● **What to work on**:
If pictures appear among the lines below, leave them out while you return exactly the lines from the one with "Na FOTO sa ukrýva zviera: Viete ho nájsť?" through the one with "migliorare la comunicazione".

Excerpts from a dataset:

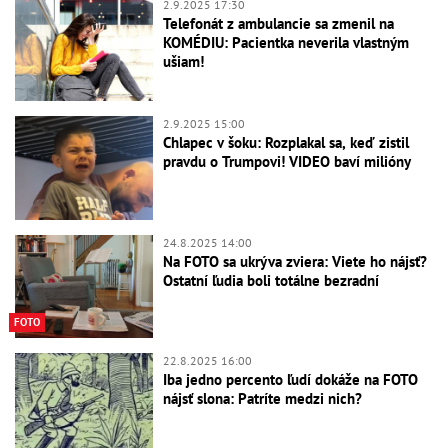
2.9.2025 17:30
Telefonát z ambulancie sa zmenil na
KOMÉDIU: Pacientka neverila vlastným
ušiam!
2.9.2025 15:00
Chlapec v šoku: Rozplakal sa, keď zistil
pravdu o Trumpovi! VIDEO baví milióny
24.8.2025 14:00
Na FOTO sa ukrýva zviera: Viete ho nájsť?
Ostatní ľudia boli totálne bezradní
FOTO
22.8.2025 16:00
Iba jedno percento ľudí dokáže na FOTO
nájsť slona: Patríte medzi nich?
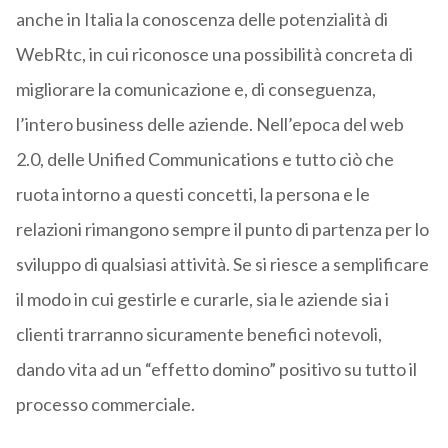
anche in Italia la conoscenza delle potenzialità di
WebRtc, in cui riconosce una possibilità concreta di
migliorare la comunicazione e, di conseguenza,
l’intero business delle aziende. Nell’epoca del web
2.0, delle Unified Communications e tutto ciò che
ruota intorno a questi concetti, la persona e le
relazioni rimangono sempre il punto di partenza per lo
sviluppo di qualsiasi attività. Se si riesce a semplificare
il modo in cui gestirle e curarle, sia le aziende sia i
clienti trarranno sicuramente benefici notevoli,
dando vita ad un “effetto domino” positivo su tutto il
processo commerciale.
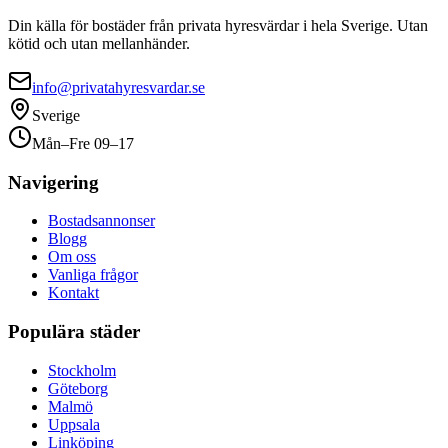
Din källa för bostäder från privata hyresvärdar i hela Sverige. Utan
kötid och utan mellanhänder.
info@privatahyresvardar.se
Sverige
Mån–Fre 09–17
Navigering
Bostadsannonser
Blogg
Om oss
Vanliga frågor
Kontakt
Populära städer
Stockholm
Göteborg
Malmö
Uppsala
Linköping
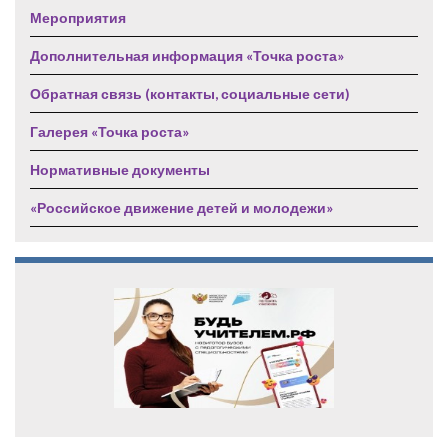
Мероприятия
Дополнительная информация «Точка роста»
Обратная связь (контакты, социальные сети)
Галерея «Точка роста»
Нормативные документы
«Российское движение детей и молодежи»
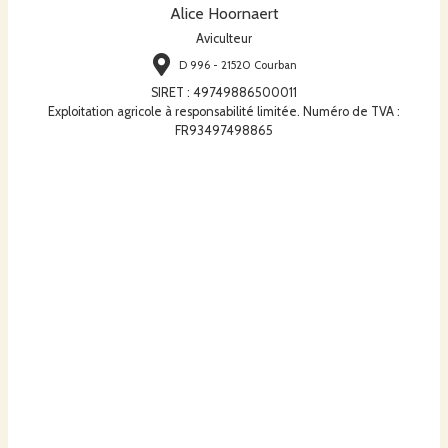
Alice Hoornaert
Aviculteur
D 996 - 21520 Courban
SIRET
:
49749886500011
Exploitation agricole à responsabilité limitée. Numéro de TVA :
FR93497498865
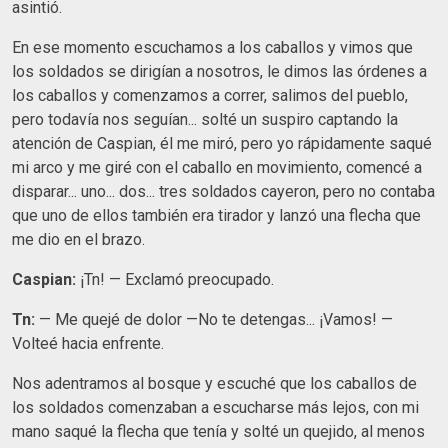
asintió.
En ese momento escuchamos a los caballos y vimos que
los soldados se dirigían a nosotros, le dimos las órdenes a
los caballos y comenzamos a correr, salimos del pueblo,
pero todavía nos seguían... solté un suspiro captando la
atención de Caspian, él me miró, pero yo rápidamente saqué
mi arco y me giré con el caballo en movimiento, comencé a
disparar... uno... dos... tres soldados cayeron, pero no contaba
que uno de ellos también era tirador y lanzó una flecha que
me dio en el brazo.
Caspian:
¡Tn! — Exclamó preocupado.
Tn:
— Me quejé de dolor —No te detengas... ¡Vamos! —
Volteé hacia enfrente.
Nos adentramos al bosque y escuché que los caballos de
los soldados comenzaban a escucharse más lejos, con mi
mano saqué la flecha que tenía y solté un quejido, al menos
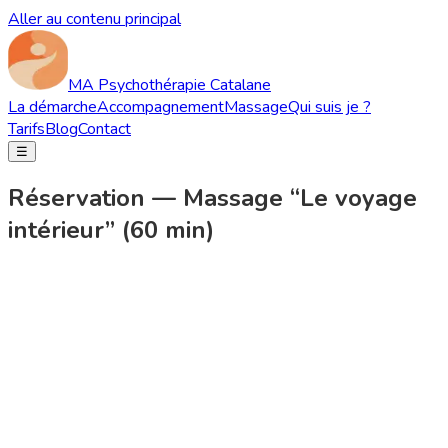
Aller au contenu principal
MA Psychothérapie Catalane
La démarche
Accompagnement
Massage
Qui suis je ?
Tarifs
Blog
Contact
☰
Réservation — Massage “Le voyage
intérieur” (60 min)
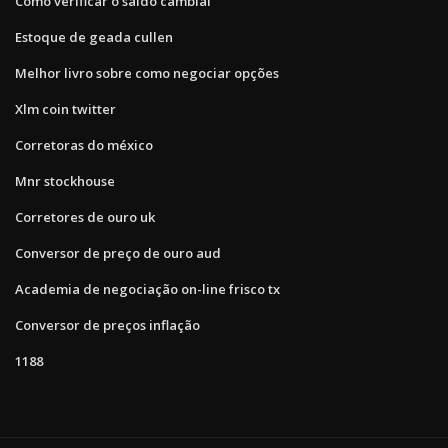
Como verificar o saldo cambial
Estoque de geada cullen
Melhor livro sobre como negociar opções
Xlm coin twitter
Corretoras do méxico
Mnr stockhouse
Corretores de ouro uk
Conversor de preço de ouro aud
Academia de negociação on-line frisco tx
Conversor de preços inflação
1188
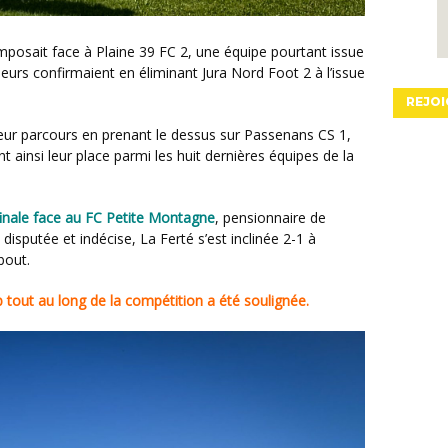
’imposait face à Plaine 39 FC 2, une équipe pourtant issue
oueurs confirmaient en éliminant Jura Nord Foot 2 à l’issue
REJOI
 leur parcours en prenant le dessus sur Passenans CS 1,
 ainsi leur place parmi les huit dernières équipes de la
 finale face au FC Petite Montagne
, pensionnaire de
sputée et indécise, La Ferté s’est inclinée 2-1 à
bout.
lub tout au long de la compétition a été soulignée.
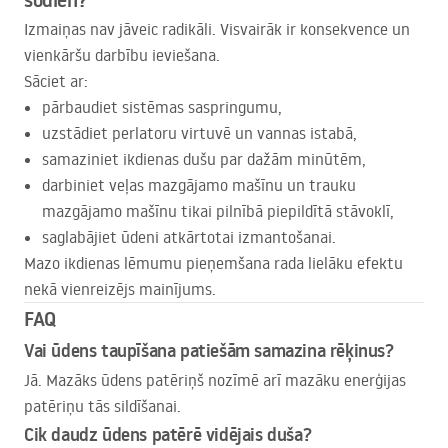
šodien?
Izmaiņas nav jāveic radikāli. Visvairāk ir konsekvence un
vienkāršu darbību ieviešana.
Sāciet ar:
pārbaudiet sistēmas saspringumu,
uzstādiet perlatoru virtuvē un vannas istabā,
samaziniet ikdienas dušu par dažām minūtēm,
darbiniet veļas mazgājamo mašīnu un trauku
mazgājamo mašīnu tikai pilnībā piepildītā stāvoklī,
saglabājiet ūdeni atkārtotai izmantošanai.
Mazo ikdienas lēmumu pieņemšana rada lielāku efektu
nekā vienreizējs mainījums.
FAQ
Vai ūdens taupīšana patiešām samazina rēķinus?
Jā. Mazāks ūdens patēriņš nozīmē arī mazāku enerģijas
patēriņu tās sildīšanai.
Cik daudz ūdens patērē vidējais duša?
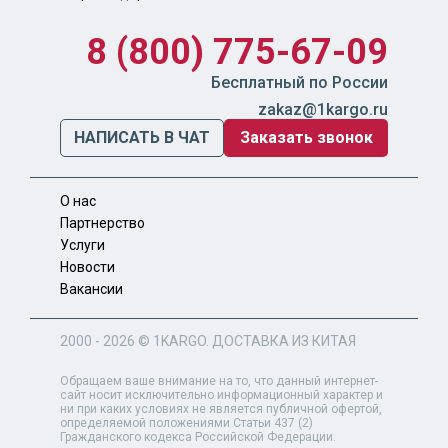
8 (800) 775-67-09
Бесплатный по России
zakaz@1kargo.ru
НАПИСАТЬ В ЧАТ
Заказать звонок
О нас
Партнерство
Услуги
Новости
Вакансии
2000 - 2026 ©
1KARGO
. ДОСТАВКА ИЗ КИТАЯ
Обращаем ваше внимание на то, что данный интернет-
сайт носит исключительно информационный характер и
ни при каких условиях не является публичной офертой,
определяемой положениями Статьи 437 (2)
Гражданского кодекса Российской Федерации.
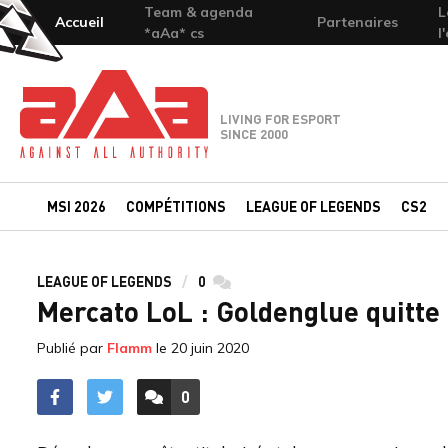
Team & agenda
L
Accueil
Partenaires
*aAa* cs
l
Team-aAa - against All authority
LIVING FOR ESPORT
SINCE 2000
MSI 2026
COMPÉTITIONS
LEAGUE OF LEGENDS
CS2
LEAGUE OF LEGENDS
0
commentaires
Mercato LoL : Goldenglue quitte
Publié par
Flamm
le
20 juin 2020
0
ACCÉDER AUX
COMMENTAIRES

● **Exercise output**:
Na FOTO sa ukrýva zviera: Viete ho nájsť?
Ostatní ľudia boli totálne bezradní
FOTO
22.8.2025 16:00
Iba jedno percento ľudí dokáže na FOTO
nájsť slona: Patríte medzi nich?
anche in Italia la conoscenza delle potenzialità di
WebRtc, in cui riconosce una possibilità concreta di
migliorare la comunicazione e, di conseguenza,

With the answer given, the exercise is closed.